Today, sales are picking up and people are slowly but surely responding to Chimmi’s work. This past fall, Nathalie Kelley, an actress best known for her role in Fast and the Furious: Tokyo Drift, modeled Chimmi’s designs for MyBhutan, FaceHunter and the only local women’s magazine in Bhutan, Yeewong Magazine. But, with a smile and laugh, Chimmi says, “for now, we are still running on a lot of hope but not much cash.”

Chimmi employs three weavers and the rest work on a project by project basis in her studio in the capital city of Thimphu. “Most women, weave at home, so you find them through word of mouth.
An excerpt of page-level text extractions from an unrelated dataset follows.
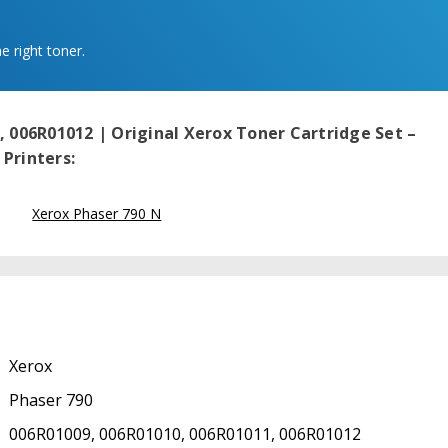
e right toner.
, 006R01012 | Original Xerox Toner Cartridge Set –
Printers:
Xerox Phaser 790 N
Xerox
Phaser 790
006R01009, 006R01010, 006R01011, 006R01012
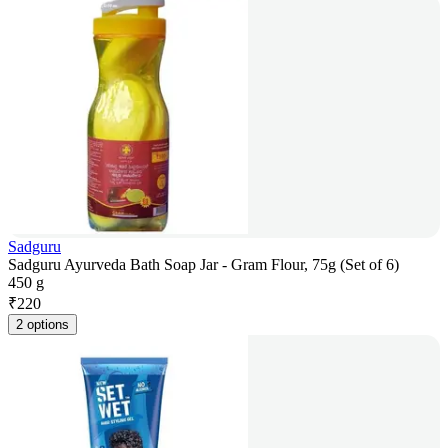
Sadguru
Sadguru Ayurveda Bath Soap Jar - Gram Flour, 75g (Set of 6)
450 g
₹
220
2 options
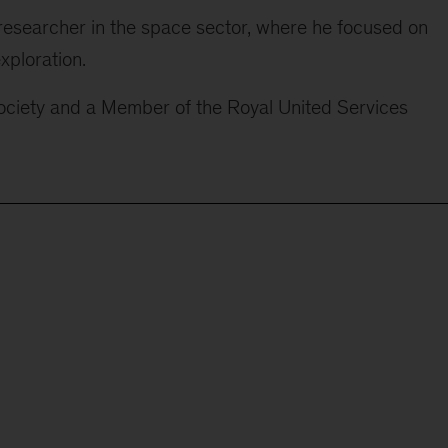
researcher in the space sector, where he focused on
xploration.
Society and a Member of the Royal United Services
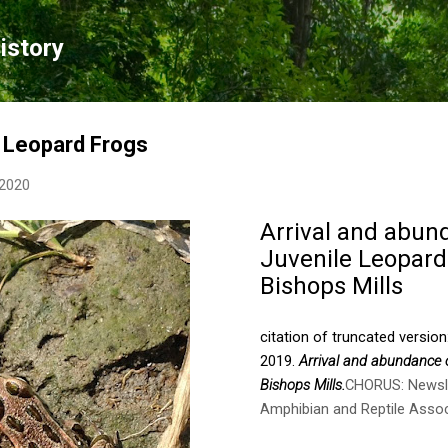
Skip to main content
istory
e Leopard Frogs
 2020
Arrival and abun
Juvenile Leopard
Bishops Mills
citation of truncated version
2019.
Arrival and abundance 
Bishops Mills.
CHORUS: Newsle
Amphibian and Reptile Assoc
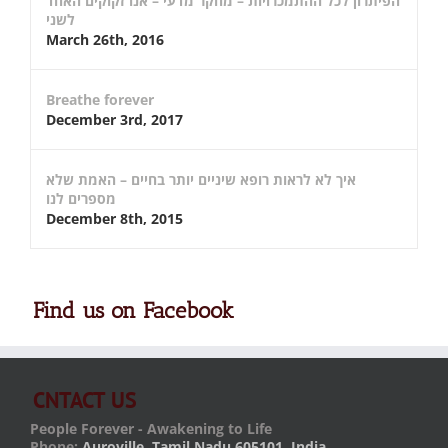
הפיתרון לכל ההתמכרויות – מחקר מדעי – אנו זקוקים האחד
לשני
March 26th, 2016
Breathe forever
December 3rd, 2017
איך לא לראות רופא שיניים יותר בחיים – האמת שלא
מספרים לנו
December 8th, 2015
Find us on Facebook
CNTACT US
People Forever - Awakening to Life
Phone:
Auroville, Tamil Nadu 605101, India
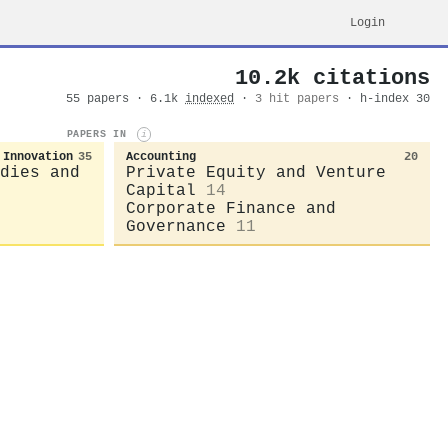
Login
10.2k citations
55 papers · 6.1k
indexed
·
3 hit papers
· h-index 30
PAPERS IN
i
 Innovation
35
Accounting
20
dies and
Private Equity and Venture
Capital
14
Corporate Finance and
Governance
11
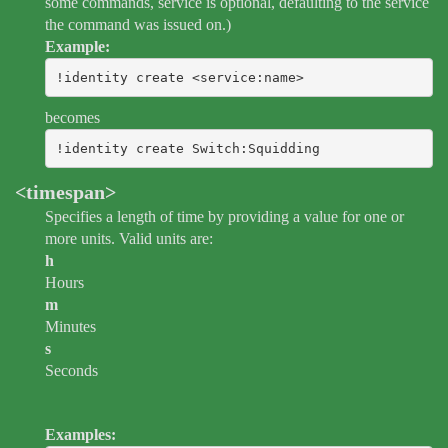
some commands, service is optional, defaulting to the service
the command was issued on.)
Example:
!identity create <service:name>
becomes
!identity create Switch:Squidding
<timespan>
Specifies a length of time by providing a value for one or
more units. Valid units are:
h
Hours
m
Minutes
s
Seconds
Examples:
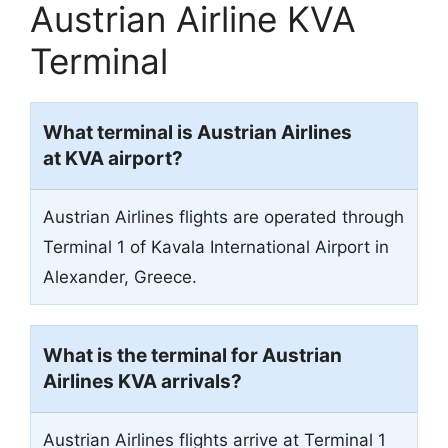
Austrian Airline KVA
Terminal
What terminal is Austrian Airlines
at KVA airport?
Austrian Airlines flights are operated through
Terminal 1 of Kavala International Airport in
Alexander, Greece.
What is the terminal for Austrian
Airlines KVA arrivals?
Austrian Airlines flights arrive at Terminal 1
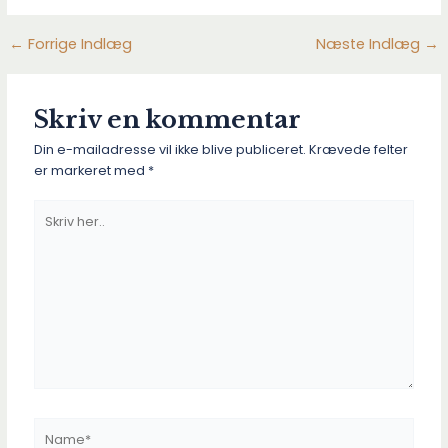
←
Forrige Indlæg
Næste Indlæg
→
Post
navigation
Skriv en kommentar
Din e-mailadresse vil ikke blive publiceret.
Krævede felter
er markeret med
*
Skriv
her..
Name*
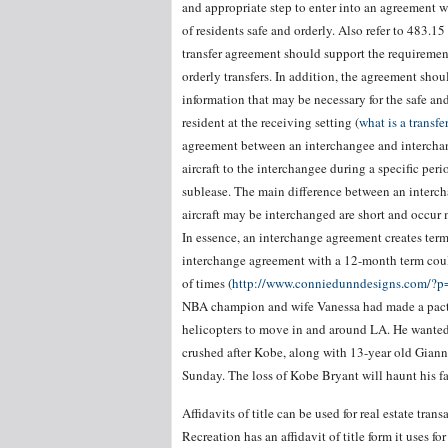
and appropriate step to enter into an agreement wit
of residents safe and orderly. Also refer to 483.1
transfer agreement should support the requirements
orderly transfers. In addition, the agreement shou
information that may be necessary for the safe and
resident at the receiving setting (
what is a transf
agreement between an interchangee and interchang
aircraft to the interchangee during a specific peri
sublease. The main difference between an interch
aircraft may be interchanged are short and occur 
In essence, an interchange agreement creates terms
interchange agreement with a 12-month term could
of times (
http://www.conniedunndesigns.com/?
NBA champion and wife Vanessa had made a pact t
helicopters to move in and around LA. He wanted 
crushed after Kobe, along with 13-year old Gianna
Sunday. The loss of Kobe Bryant will haunt his fa
Affidavits of title can be used for real estate tr
Recreation has an affidavit of title form it uses f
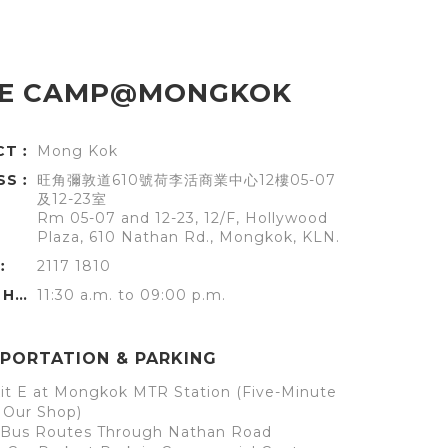
E CAMP@MONGKOK
ICT︰
Mong Kok
SS︰
旺角彌敦道610號荷李活商業中心12樓05-07
及12-23室
Rm 05-07 and 12-23, 12/F, Hollywood
Plaza, 610 Nathan Rd., Mongkok, KLN.
︰
2117 1810
OFFICE HOURS︰
11:30 a.m. to 09:00 p.m.
PORTATION & PARKING
it E at Mongkok MTR Station (Five-Minute
 Our Shop)
l Bus Routes Through Nathan Road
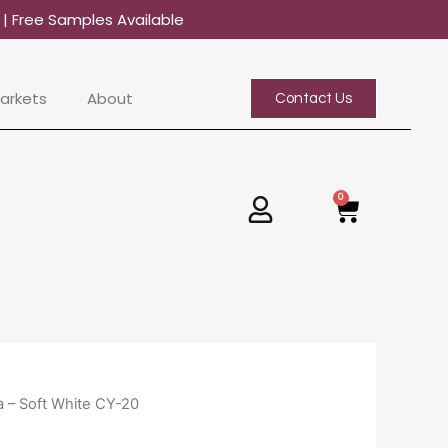
0
| Free Samples Available
arkets
About
Contact Us
0
Basket
 – Soft White CY-20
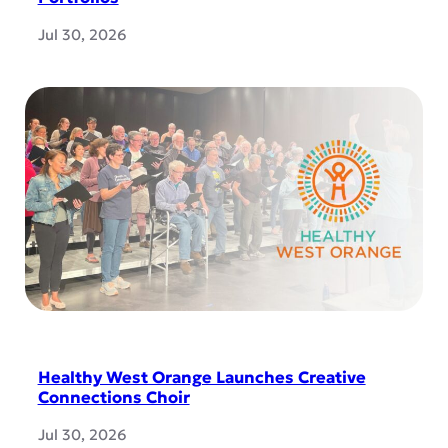
Jul 30, 2026
Healthy West Orange Launches Creative
Connections Choir
Jul 30, 2026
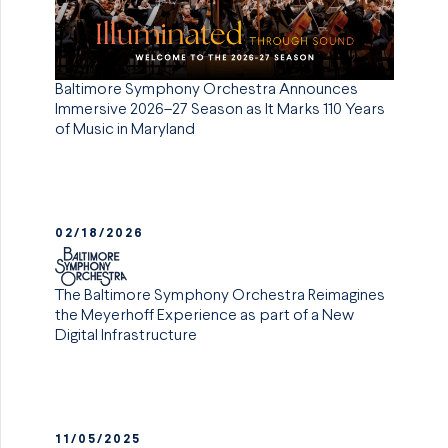
Baltimore Symphony Orchestra Announces
Immersive 2026–27 Season as It Marks 110 Years
of Music in Maryland
02/18/2026
The Baltimore Symphony Orchestra Reimagines
the Meyerhoff Experience as part of a New
Digital Infrastructure
11/05/2025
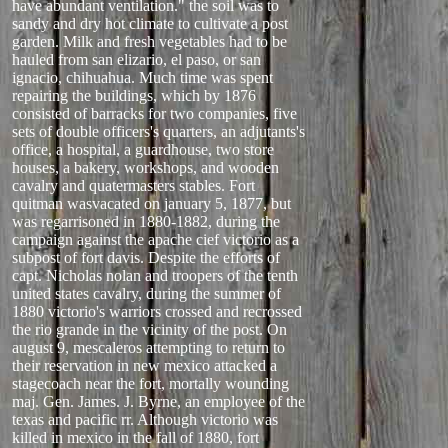
have abundant ventilation." the soil was to
sandy and dry hot climate to cultivate a post
garden. Milk and fresh vegetables had to be
hauled from san elizario, el paso, or san
ignacio, chihuahua. Much time was spent
repairing the buildings, which by 1876
consisted of barracks for two companies, five
sets of double officers's quarters, an adjutants's
office, a hospital, a guardhouse, two store
houses, a bakery, workshops, and wooden
cavalry and quatermasters stables. Fort
quitman wasvacated on january 5, 1877, but
was regarrisoned in 1880-1882, during the
campaign against the apache cief victorio as a
subpost of fort davis. Despite the efforts of
capt. Nicholas nolan and troopers of the tenth
united states cavalry, during the summer of
1880 victorio's warriors crossed and recrossed
the rio grande in the vicinity of the post. On
august 9, mescaleros attempting to return to
their reservation in new mexico attacked a
stagecoach near the fort, mortally wounding
maj. Gen. James. J. Byrne, an employee of the
texas and pacific rr. Although victorio was
killed in mexico in the fall of 1880, fort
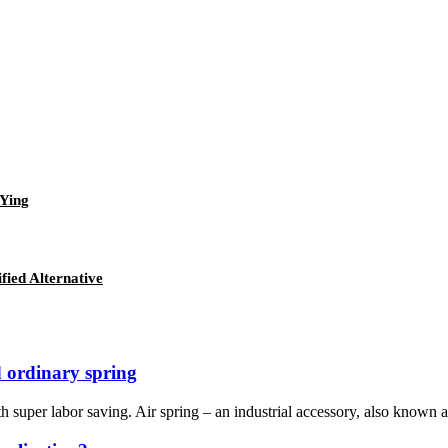
eYing
fied Alternative
 ordinary spring
th super labor saving. Air spring – an industrial accessory, also known as:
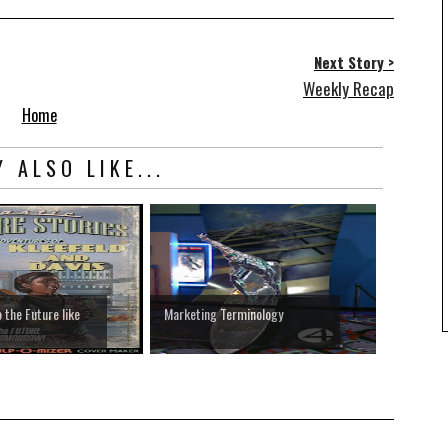
Next Story >
Weekly Recap
Home
 ALSO LIKE...
 the Future like
Marketing Terminology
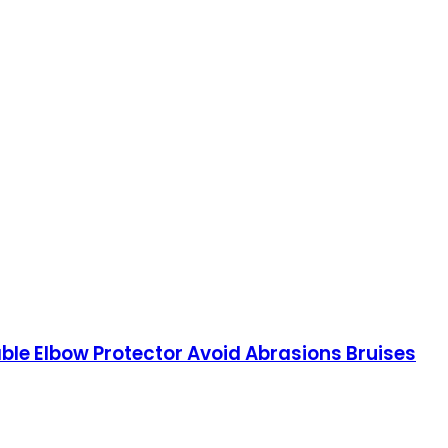
able Elbow Protector Avoid Abrasions Bruises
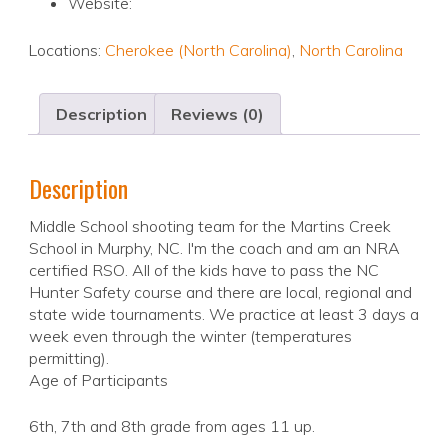
Website:
Locations:
Cherokee (North Carolina)
,
North Carolina
Description
Reviews (0)
Description
Middle School shooting team for the Martins Creek
School in Murphy, NC. I'm the coach and am an NRA
certified RSO. All of the kids have to pass the NC
Hunter Safety course and there are local, regional and
state wide tournaments. We practice at least 3 days a
week even through the winter (temperatures
permitting).
Age of Participants
6th, 7th and 8th grade from ages 11 up.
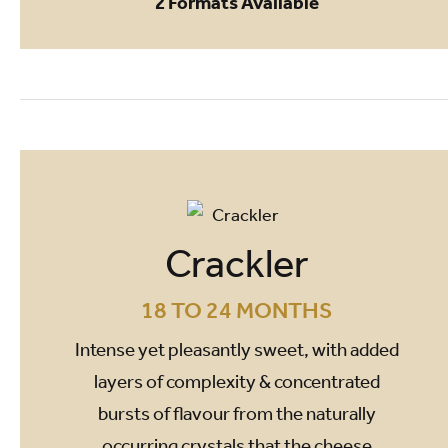
2 Formats Available
Crackler
18 TO 24 MONTHS
Intense yet pleasantly sweet, with added
layers of complexity & concentrated
bursts of flavour from the naturally
occurring crystals that the cheese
If anyone is interested, we give them an easy sample to see how good they are, then if they pass, we train them.”

With CHIMMI House of Design’s very first fashion show was scheduled for June 3rd 2016 and presented a coming out into society of sorts for Chimmi. Fashion is still an emerging field in Bhutan. The traditional attire, still worn in most buildings and during ceremonies, is a kira for women and a gho for men. While most kiras and ghos are passed down from generation to generation, they can be bought in town at a few select stores. CHIMMI House of Design is the only to sell kiras and ghos alongside Bhutanese inspired western apparel. What’s more, Chimmi’s designs are almost all made by hand with Bhutanese fabrics imported from the surrounding districts.

Although Chimmi could not pinpoint her style, because she is “still looking,” she is drawn to minimalistic designs, that are polished; similar to one of her main inspirations, the Olsen Twin’s ROW collection. What she does know is that she wants to focus on quality, the fabric used and making the designs comfortable.

2017

THE HAGUE, NETHERLANDS: The Dutch design agency, Trapped in Suburbia’s ‘Flags of Peace Project’ aimed to gather a flag design from every nation in the world.

The Peace Flag for Bhutan was designed by CHIMMI.